Déc 012014
 

Les associations féministes, souvent essentiellement composées de femmes, sont assez peu soumises à l'accusation de communautarisme.
Il faut dire que nous sommes perçues comme assez peu dangereuses, entre les accusations folkloriques d'hystérie et une perception fantasmée de nos activités, à mi chemin entre le macramé et l'écriture de magazines féminins.
Les féministes seraient au fond, pour le pouvoir dominant, d'aimables pétroleuses qui auraient quelques petites activités qui les occupent ce qui évite qu'elles ne s'ennuient.
En revanche les choses changent lorsque ce sont d'autres minorités (on entendra ici minorité au sens politique du terme) qui se regroupent. On pensera ainsi au fameux "lobby LGBT" qui n'existe que dans la tête de quelques allumés, aux musulmans, aux juifs, aux noirs, aux arabes etc. Pour la plupart d'entre eux ces minorités là sont vues comme dangereuses ; les "LGBT" auraient le pouvoir de détruire la civilisation, rien de moins. Les juifs posséderaient de mystérieux groupes occultes qui gouverneraient le monde. Les arabes sont, comme tout le monde le sait, assez vicieux et prêts à vous planter un couteau dans le dos. Les musulmans ressemblent aux juifs ; ils s'apprêtent à acheter la France entière en commençant par les clubs de foot. Les noirs ont une force physique démesurée (de gros costauds n'est ce pas) qui les rend difficilement contrôlables. Ces représentations fantasmées des nouvelles "classes laborieuses, classes dangereuses" ont profondément imprégné nos esprits au point que tout groupement de minorités soit qualifié, sans que jamais nous nous questionnons, de communautarisme. Tous les lieux de pouvoir sont blancs et catho-laïcs et pourtant ce seront des militants  noirs devant un théâtre qui représenteront un péril. Mais un péril pour qui exactement ?

Les mouvements de femmes, à partir du moment où on les considère avant tout comme telles, ce qui n'est pas toujours le cas de femmes musulmanes par exemple, ne sont pas vues comme une opposition au pouvoir en place puisqu'on ne perçoit pas leurs intérêts comme opposés à ceux du pouvoir dominant. On va dire qu'on ne perçoit pas leurs intérêts tout court en fait ; le sexisme n'étant pas considéré comme une violence mais comme de simples maladresses qui n'auraient pas grande conséquence si les femmes voulaient bien y mettre du leur. Et surtout les femmes n'ont jamais été vues comme dangereuses (même si elles peuvent être vues tentatrices, perverses etc) à l'inverse des autres minorités.
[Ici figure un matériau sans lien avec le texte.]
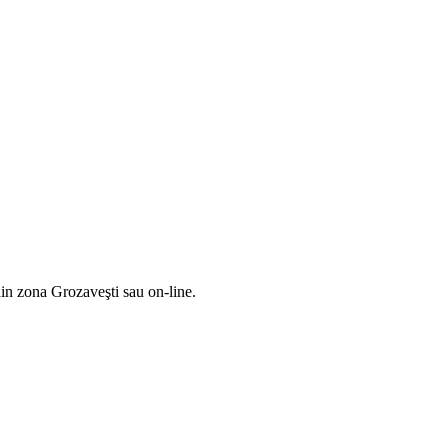
din zona Grozaveşti sau on-line.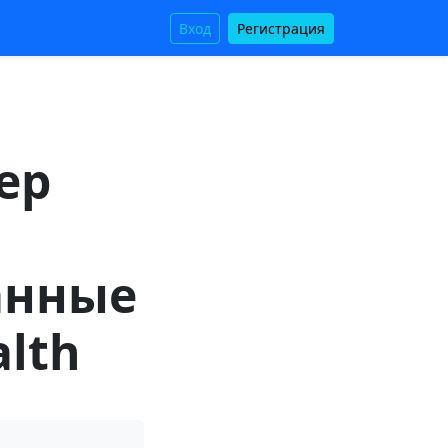
Вход
Регистрация
ер
анные
lth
Qui oserait avouer avoir peur d'une femme ?

Les choses sont bien différentes lorsque d'autres minorités se regroupent afin de faire valoir leurs droits ce qui est exactement ce qui est en train de se passer lorsque l'accusation de communautarisme surgit.
Nous avons rêvé un universalisme que Delphy qualifiera ce "si particulier" en cela qu'il est surtout blanc, hétérosexuel et catho-laïc. L'universalisme - ce que d'aucuns appellent à tort l'humanisme qui consisterait en la défense de tous les humains - consiste avant tout en la défense de celles et ceux qui prétendent adhérer aux valeurs défendues par le pouvoir en place ; un libéralisme aimable qui s’appellerait socialisme.  Une laïcité qui préserverait l'héritage catholique en retirant le droit élémentaire et constitutionnel à certain-es d'exercer leur religion. Un universalisme qui ne verrait pas les couleurs de ses citoyens sauf quand ceux-ci s'avisent d'en dénoncer le racisme. Un universalisme qui défendrait les droits de tous surtout s'ils sont hommes, blancs, CSP+, cisgenres et hétérosexuels.

Mais alors qu'est ce que serait l'accusation de communautarisme à part la tentative délibérée, voulue que les minorités ne s'allient pas, ne réfléchissent pas à leur classe, n'acquièrent aucune conscience de classe et continuent benoîtement à attendre les quelques miettes que le pouvoir dominant voudra bien leur accorder.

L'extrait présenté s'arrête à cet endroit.